Introduction to the AnthologyAuthor: Liesbeth Wildschut
The first issue of Danswetenschap in Nederland was published in 2000, the last volume, no 9, in 2017. In 2018 the board of the Dutch Society for Dance Research decided to cease their activities, including the publication of Danswetenschap in Nederland. It was a difficult and sad decision, but happily enough, the Festival the Dutch Dance Days and the National Centre Performing Arts (NCPA) realized the importance of continuing of a platform for dance research in the Netherlands. It was decided to mark this step with a celebration of the research compiled in the nine volumes of Danswetenschap in Nederland by publishing an online anthology in order to expose the variety of topics and methods of dance research executed by MA students, PhD students and researchers during this period.
Peter Eversmann, Guido Jansen, Hanneke Koolen, Mirjam van der Linden, Ruth Naber and Liesbeth Wildschut went through all the articles to select those which are still relevant concerning the topic, the method or the questions they raise. We made the choice to publish the original articles and offered the authors the possibility to add a post script. Students may be inspired going through the articles and from a research point of view the now digital availability of the articles will make it easier to find relevant ones when browsing the internet.

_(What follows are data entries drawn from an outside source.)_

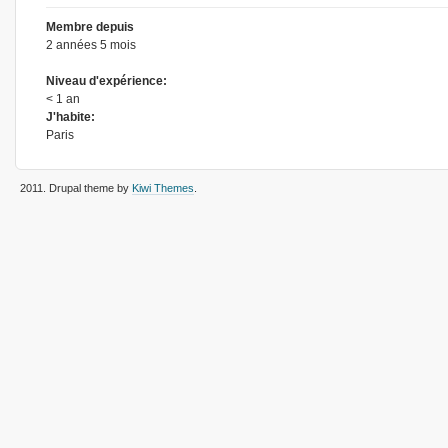
Membre depuis
2 années 5 mois
Niveau d'expérience:
< 1 an
J'habite:
Paris
2011
. Drupal theme by
Kiwi Themes
.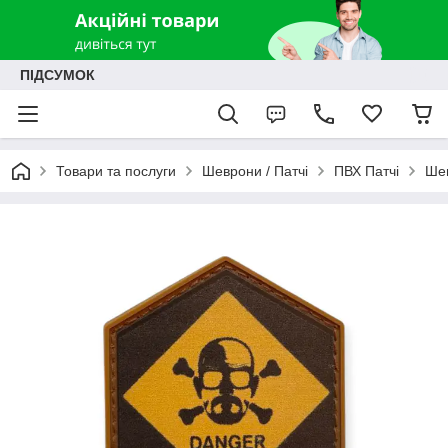
ПІДСУМОК
Товари та послуги
Шеврони / Патчі
ПВХ Патчі
Шев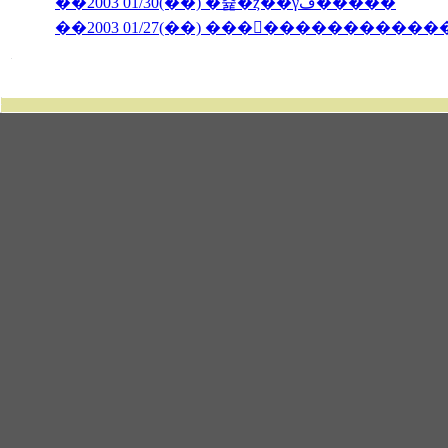
��2003 01/30(��) �쥹�ȥ��γڤ�����
��2003 01/27(��) �������������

The start of Danswetenschap in Nederland was an alternative for and an ambitious continuation of the Bulletin that the Dutch Society for Dance Research presented twice a year and which was a combination of a newsletter, some articles and discussions. Ger van Leeuwen (1926-1999) and Mirjam van der Linden took the initiative for this new step. At that time, dance research at universities in the Netherlands was very limited. As Van der Linden (2000, p.5) pointed out in her editorial preface, Danswetenschap in Nederland aimed to give dance related research a floor in order to elicit positive effects, resulting from bringing together various contributions in a single volume. It was important to make the research more visible and accessible and by presenting a volume each two years, the hope was to encourage potential fellow professionals to publish. The editorial board (Peter Eversmann, Anja Krans and Mirjam van der Linden), supported by the Dutch Society for Dance Research, decided to invite all sorts of research and divided the volumes in the sections: Recent Research, Dissertations in progress and Master Research. In addition an expert was asked to write a more comprehensive article: the State of the Dutch Dance (de Stand van zaken in de Nederlandse dans). The volumes were introduced by one of the editors, elaborating on an actual topic, and an updated bibliography of dance books completed each volume.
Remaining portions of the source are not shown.